A filing with the Texas Department of Licensing and Regulation shows CyrusOne intends to construct a 93,319‑square‑foot, single-story data center at the intersection of FM 56 and County Road 3610A in Whitney, a Bosque County community about 35 miles north of Waco. The filing, submitted Dec. 5, lists an anticipated construction start date of February 2026 and a projected completion date of April 30, 2027.
CyrusOne, a data center developer and operator that supports cloud and AI workloads, currently runs facilities in nine states: Arizona, Illinois, Iowa, New York, North Carolina, Ohio, Virginia and Washington. In Texas, the company operates eight data centers, including three in the Dallas–Fort Worth metroplex.
Its DFW3–5 complex in Allen, a northern suburb of Dallas, spans about 976,000 square feet and has a power capacity of 50 megawatts. By comparison, the proposed Whitney site would be the smallest CyrusOne facility in Texas by square footage. The company estimates the Whitney project cost at roughly $430 million, according to the state filing.
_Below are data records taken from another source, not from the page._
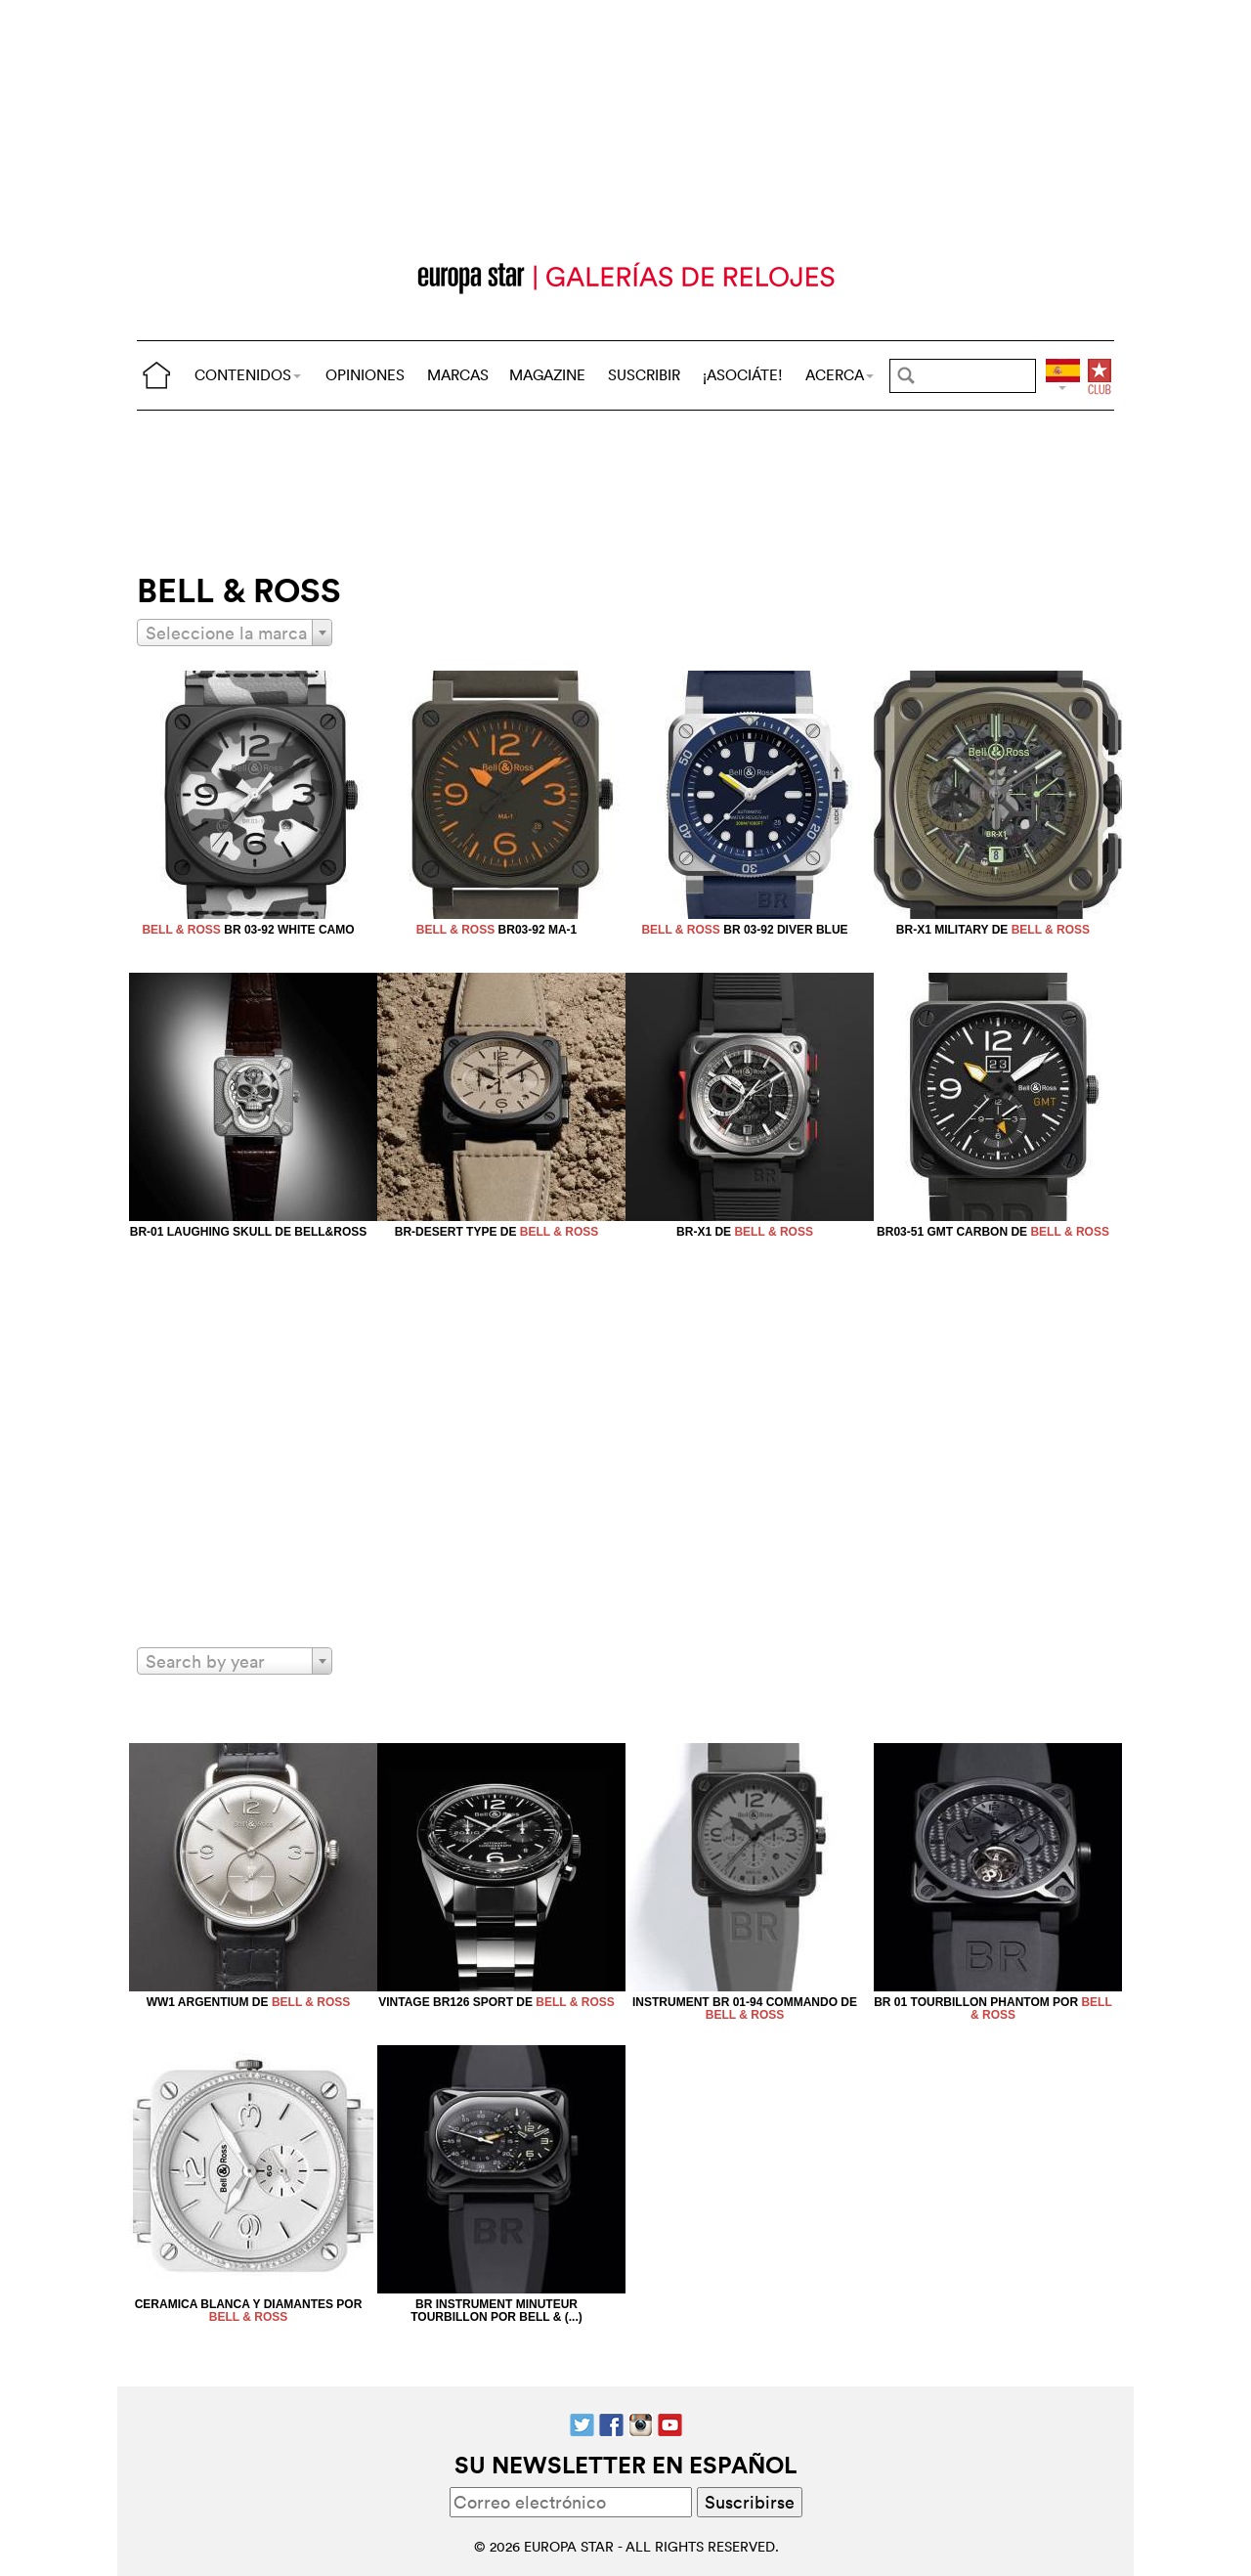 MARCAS (458, 375)
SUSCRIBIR (644, 375)
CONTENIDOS (247, 375)
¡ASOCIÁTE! (743, 375)
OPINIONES (365, 375)
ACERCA (839, 375)
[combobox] (234, 632)
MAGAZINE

The new proposal comes as Texas sees rapid growth in energy‑intensive data center development. In recent months, major technology companies and other operators have announced billions of dollars in new projects, prompting state regulators, grid officials and local communities to assess how rising data center load could affect electricity supply and transmission infrastructure.
Less than a month before the CyrusOne filing, Google announced plans to invest $40 billion in three new Texas data centers. One facility is planned in Armstrong County in the Texas Panhandle, while two others are slated for Haskell County near Abilene. Google already operates a cloud region in Dallas and a data campus in Midlothian, southwest of Dallas–Fort Worth.
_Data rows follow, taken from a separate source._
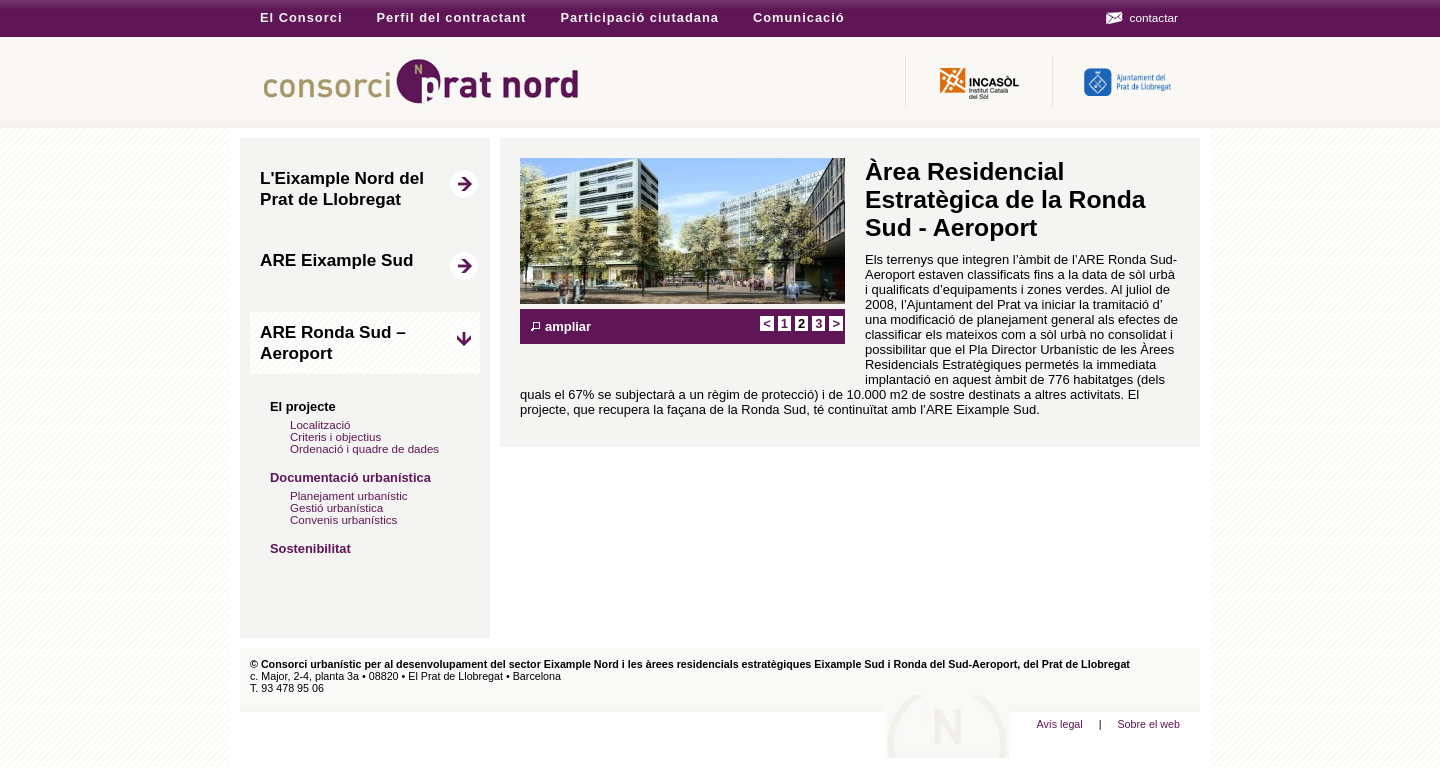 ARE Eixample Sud (336, 260)
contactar (1154, 17)
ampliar (568, 326)
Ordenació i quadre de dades (364, 449)
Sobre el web (1148, 724)
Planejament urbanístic (349, 496)
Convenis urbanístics (343, 520)
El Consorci (301, 17)
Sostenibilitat (310, 548)
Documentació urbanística (350, 477)
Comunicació (799, 17)
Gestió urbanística (336, 508)
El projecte (303, 406)
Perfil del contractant (451, 17)
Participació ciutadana (639, 17)
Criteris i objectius (335, 437)
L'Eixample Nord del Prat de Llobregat (342, 188)
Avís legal (1059, 724)
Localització (320, 425) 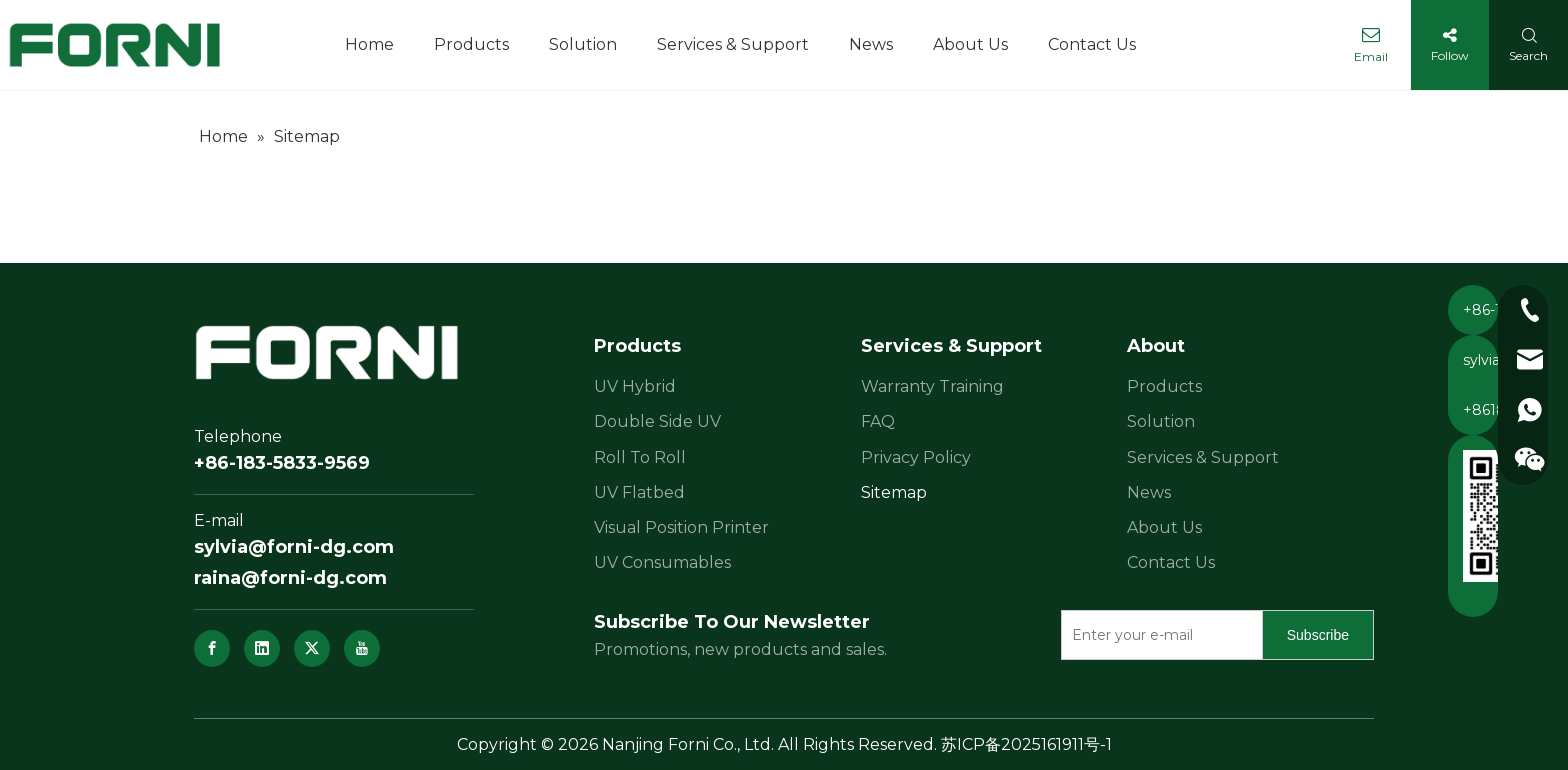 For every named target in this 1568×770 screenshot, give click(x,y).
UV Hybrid (635, 386)
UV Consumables (662, 562)
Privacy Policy (916, 457)
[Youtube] (362, 648)
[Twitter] (312, 648)
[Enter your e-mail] (1157, 635)
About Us (1164, 527)
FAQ (878, 421)
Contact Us (1171, 562)
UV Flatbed (639, 492)
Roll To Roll (640, 457)
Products (1164, 386)
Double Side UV (657, 421)
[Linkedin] (262, 648)
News (1149, 492)
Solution (1161, 421)
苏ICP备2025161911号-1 (1026, 744)
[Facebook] (212, 648)
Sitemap (894, 492)
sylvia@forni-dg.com (294, 547)
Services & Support (1203, 457)
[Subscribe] (1318, 635)
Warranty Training (932, 386)
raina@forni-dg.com (290, 578)
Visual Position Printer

Neither CyrusOne nor state regulators have publicly detailed the expected power capacity or grid interconnection plans for the Whitney project. The filing with the Department of Licensing and Regulation focuses on construction size, timeline and cost, which are required for certain commercial projects in Texas.
The Whitney development would expand CyrusOne’s footprint beyond the state’s major urban areas into a smaller Central Texas community, aligning with an industry trend of siting new data centers near existing transmission lines, substations or available land while remaining within reach of major fiber and highway corridors.
State and local officials are expected to review the project as it moves through design and permitting ahead of the planned 2026 start date.